首页 > ACM题库 > HDU-杭电 > HDU 4321-Arcane Numbers 2-位运算-[解题报告]HOJ
2015
05-23

HDU 4321-Arcane Numbers 2-位运算-[解题报告]HOJ

Arcane Numbers 2

问题描述 :

Vance and Shackler like playing games. After playing "arcane numbers", they find a new game “arcane numbers 2”. The game is also pretty simple. Vance first chooses 3 non-negative integers A, B and N, then he writes down B+A, B+A*2…B+A*N under base 2 and sends it to Shackler, after that Vance will ask him how many 1s are there in the sequence. However, the sequence is too long for Shackler and he turns to you for help. Given you A, B and N, please help Shackler to solve the problem.

输入:

The first line contains a single integer T (T <= 20), the number of test cases. Then there are T lines with each case in a line. For each case, there are three integers A, B, N. 1<=A<=10000, 1<=B<=10^16, 1<=N<=10^12.

输出:

The first line contains a single integer T (T <= 20), the number of test cases. Then there are T lines with each case in a line.

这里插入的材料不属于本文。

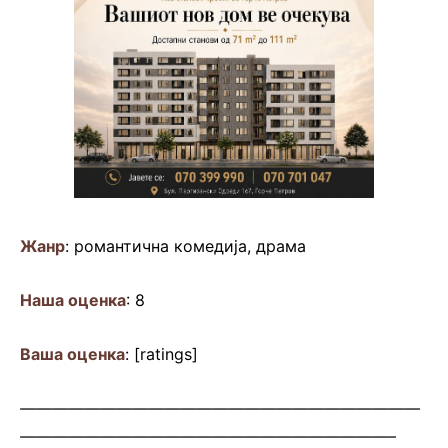
Жанр
: романтична комедија, драма
Наша оценка
: 8
Ваша оценка
: [ratings]
—————————————————————————
———————————————————————–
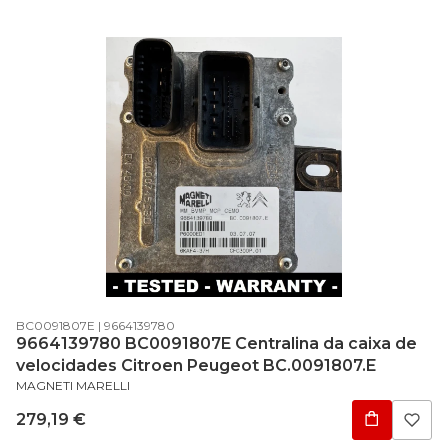
Código do produto
Código do fabricante
BC0091807E
9664139780
9664139780 BC0091807E Centralina da caixa de
velocidades Citroen Peugeot BC.0091807.E
FABRICANTE
MAGNETI MARELLI
Preço
279,19 €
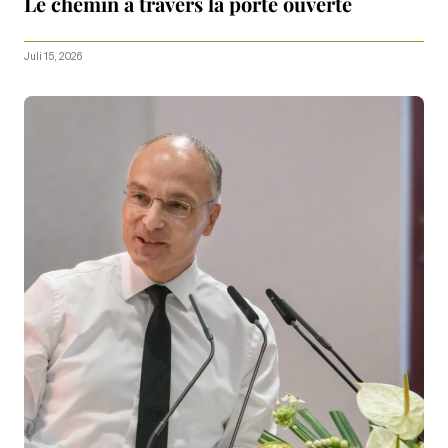
Le chemin à travers la porte ouverte
Juli 15, 2026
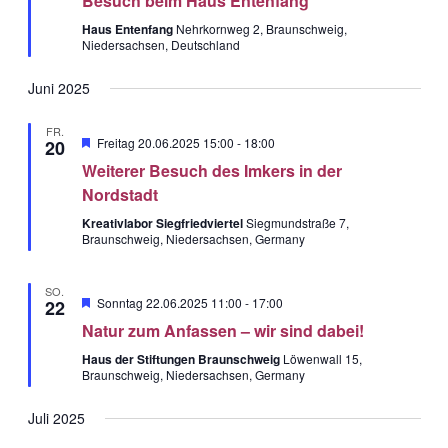
Besuch beim Haus Entenfang
Haus Entenfang
Nehrkornweg 2, Braunschweig,
Niedersachsen, Deutschland
Juni 2025
FR.
Hervorgehobe
Freitag 20.06.2025 15:00
-
18:00
20
Weiterer Besuch des Imkers in der
Nordstadt
Kreativlabor Siegfriedviertel
Siegmundstraße 7,
Braunschweig, Niedersachsen, Germany
SO.
Hervorgehobe
Sonntag 22.06.2025 11:00
-
17:00
22
Natur zum Anfassen – wir sind dabei!
Haus der Stiftungen Braunschweig
Löwenwall 15,
Braunschweig, Niedersachsen, Germany
Juli 2025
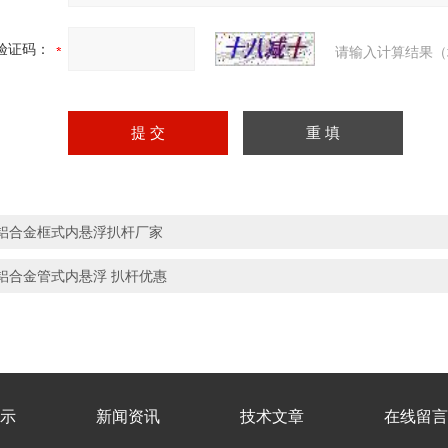
验证码：
请输入计算结果（
铝合金框式内悬浮扒杆厂家
铝合金管式内悬浮 扒杆优惠
示
新闻资讯
技术文章
在线留言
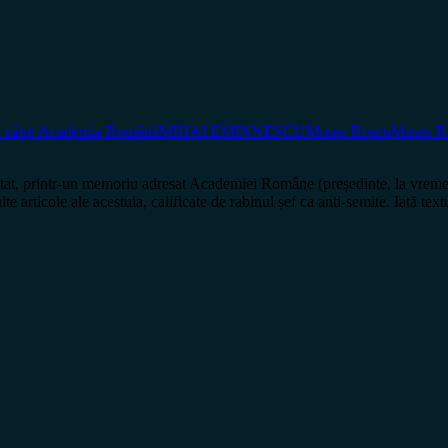
n către Academia Română
MIHAI EMINNESCU
Moses Rosen
Moses Ro
at, printr-un memoriu adresat Academiei Române (președinte, la vreme
 multe articole ale acestuia, calificate de rabinul șef ca anti-semi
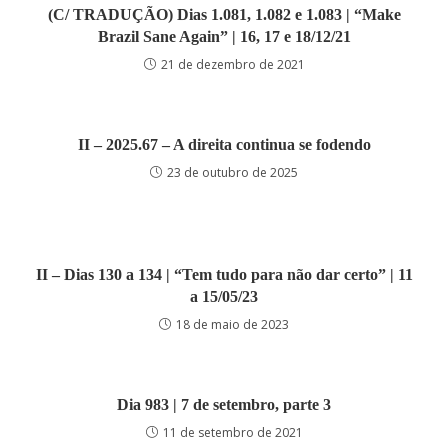
(C/ TRADUÇÃO) Dias 1.081, 1.082 e 1.083 | “Make
Brazil Sane Again” | 16, 17 e 18/12/21
21 de dezembro de 2021
II – 2025.67 – A direita continua se fodendo
23 de outubro de 2025
II – Dias 130 a 134 | “Tem tudo para não dar certo” | 11
a 15/05/23
18 de maio de 2023
Dia 983 | 7 de setembro, parte 3
11 de setembro de 2021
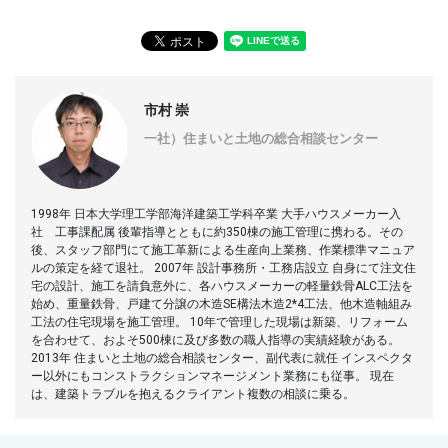
市村 崇
一社）住まいと土地の総合相談センター
1998年 日本大学理工学部海洋建築工学科卒業 大手ハウスメーカー入
社 工事課配属 後輩指導とともに約350棟の施工管理に携わる。その
後、スタッフ部門にて施工革新による生産向上業務、作業標準マニュア
ルの策定を経て退社。 2007年 設計事務所・工務店設立 自身にて注文住
宅の設計、施工を請負意外に、各ハウスメーカーの軽量鉄骨ALC工法を
始め、重量鉄骨、戸建て分譲の木造SE構法木造2*4工法、他木造軸組み
工法の住宅現場を施工管理。 10年で管理した現場は新築、リフォーム
を合わせて、およそ500棟に及び多数の職人指導の実績経験がある。
2013年 住まいと土地の総合相談センター、副代表に就任 インスペクタ
ー以外にもコンストラクションマネージメント業務にも従事。 現在
は、建築トラブルを抱えるクライアント複数の相談に乗る。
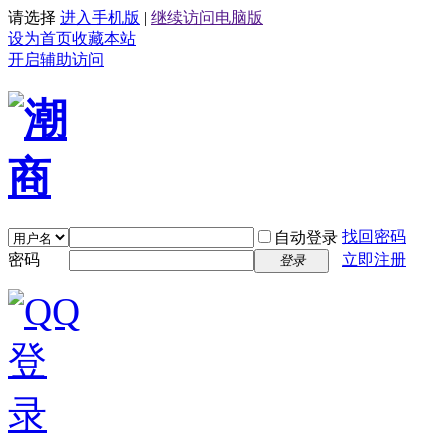
请选择
进入手机版
|
继续访问电脑版
设为首页
收藏本站
开启辅助访问
找回密码
自动登录
密码
立即注册
登录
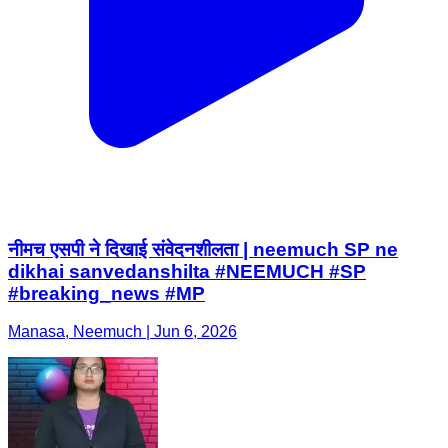
नीमच एसपी ने दिखाई संवेदनशीलता | neemuch SP ne
dikhai sanvedanshilta #NEEMUCH #SP
#breaking_news #MP
Manasa, Neemuch | Jun 6, 2026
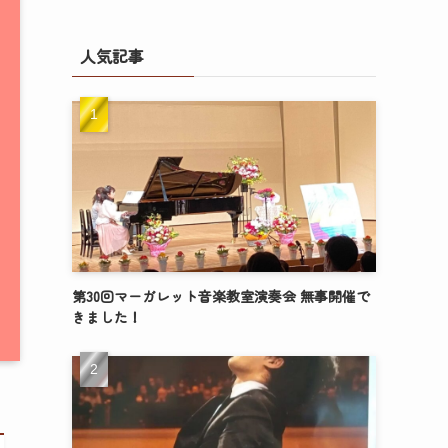
人気記事
第30回マーガレット音楽教室演奏会 無事開催で
きました！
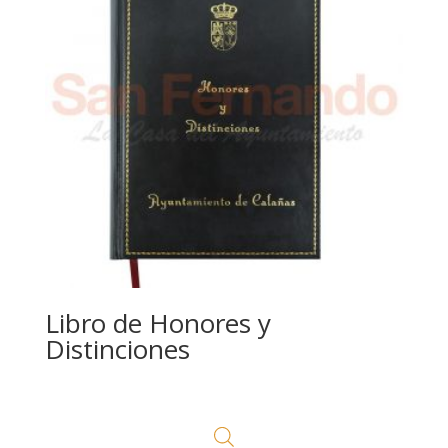
Libro de Honores y
Distinciones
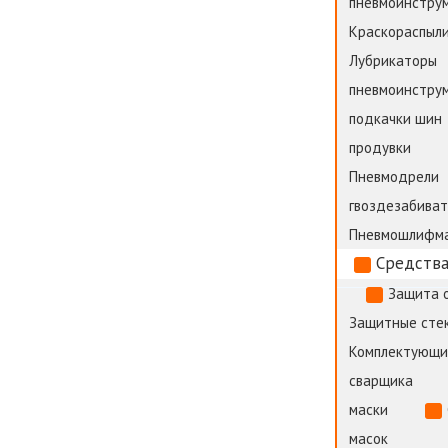
пневмоинстру
Краскораспыли
Лубрикаторы
пневмоинстру
подкачки шин
продувки
Пневмодрели
гвоздезабива
Пневмошлифм
Средства
Защита 
Защитные стек
Комплектующи
сварщика
маски
масок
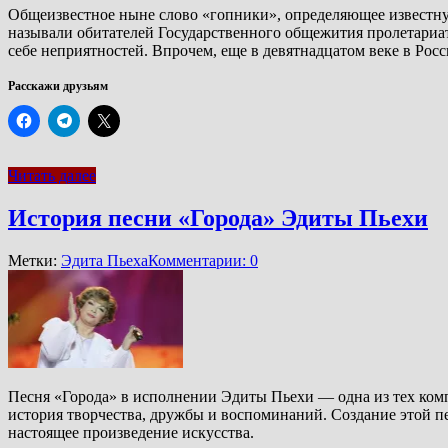
Общеизвестное ныне слово «гопники», определяющее известную 
называли обитателей Государственного общежития пролетариат
себе неприятностей. Впрочем, еще в девятнадцатом веке в Рос
Расскажи друзьям
Читать далее
История песни «Города» Эдиты Пьехи
Метки:
Эдита Пьеха
Комментарии: 0
Песня «Города» в исполнении Эдиты Пьехи — одна из тех комп
история творчества, дружбы и воспоминаний. Создание этой п
настоящее произведение искусства.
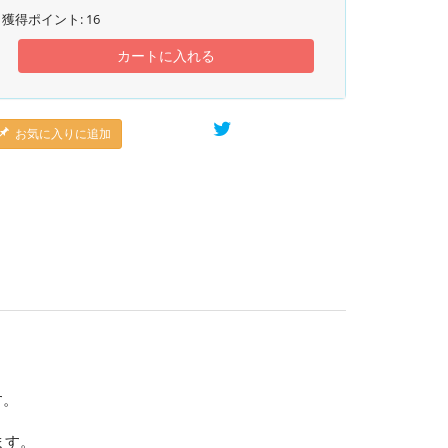
獲得ポイント:
16
カートに入れる
お気に入りに追加
す。
ます。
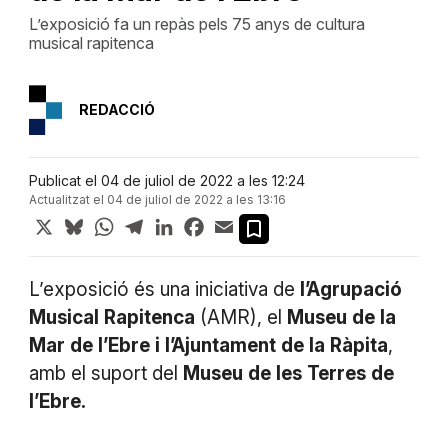
L’exposició fa un repàs pels 75 anys de cultura
musical rapitenca
REDACCIÓ
Publicat el 04 de juliol de 2022 a les 12:24
Actualitzat el 04 de juliol de 2022 a les 13:16
X
Bluesky
WhatsApp
Telegram
LinkedIn
Facebook
Email
L’exposició és una iniciativa de
l’Agrupació
Musical
Rapitenca
(AMR), el
Museu
de
la
Mar
de
l’Ebre
i
l’Ajuntament
de
la
Ràpita
,
amb el suport del
Museu
de
les
Terres
de
l’Ebre.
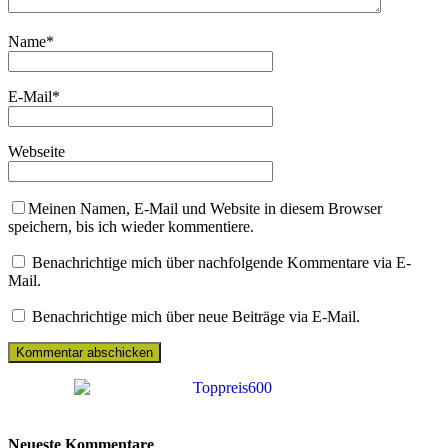
Name
*
E-Mail
*
Webseite
Meinen Namen, E-Mail und Website in diesem Browser
speichern, bis ich wieder kommentiere.
Benachrichtige mich über nachfolgende Kommentare via E-
Mail.
Benachrichtige mich über neue Beiträge via E-Mail.
Neueste Kommentare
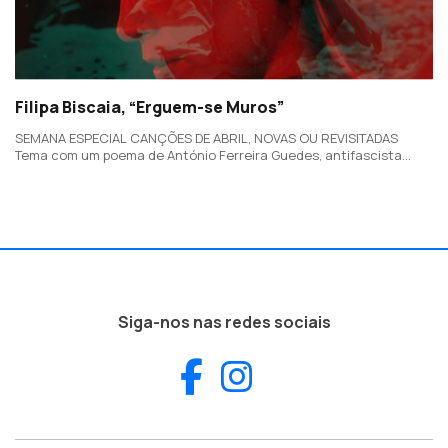
Filipa Biscaia, “Erguem-se Muros”
SEMANA ESPECIAL CANÇÕES DE ABRIL, NOVAS OU REVISITADAS
Tema com um poema de António Ferreira Guedes, antifascista
militante na oposição contra a ditadura, que é um pedido do autor
para lutarmos pela liberdade.
Siga-nos nas redes sociais
Facebook
Instagram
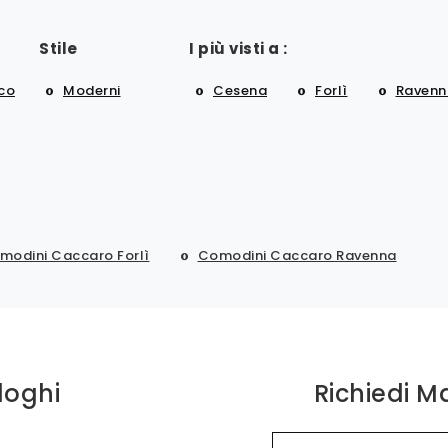
Stile
I più visti a :
co
Moderni
Cesena
Forlì
Ravenn
modini Caccaro Forlì
Comodini Caccaro Ravenna
loghi
Richiedi M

For each case, there are three integers A, B, N. 1<=A<=10000, 1<=B<=10^16, 1<=N<=10^12.

样例输入:

2
4 7 1
5 8 2

样例输出:

Case #1: 3
Case #2: 5

题目:Arcane Numbers 2

 

题意:给定a和b,n,让你求b+a, b+2*a, …….b+n*a里面有多少1.

 

当统计第K位的时候 可以注意到 第 B+T*A 和 B+(T+2^(K+1))*A 位是相同的

那么 第K位的时候 只需要统计2^(K + 1)  - 1次就可以了

当统计第K位的时候 可以注意到 连续的 (2^K)/A都是连续的0 或者连续的1 所以可以考虑直接连续记录(2^K)/A个结果。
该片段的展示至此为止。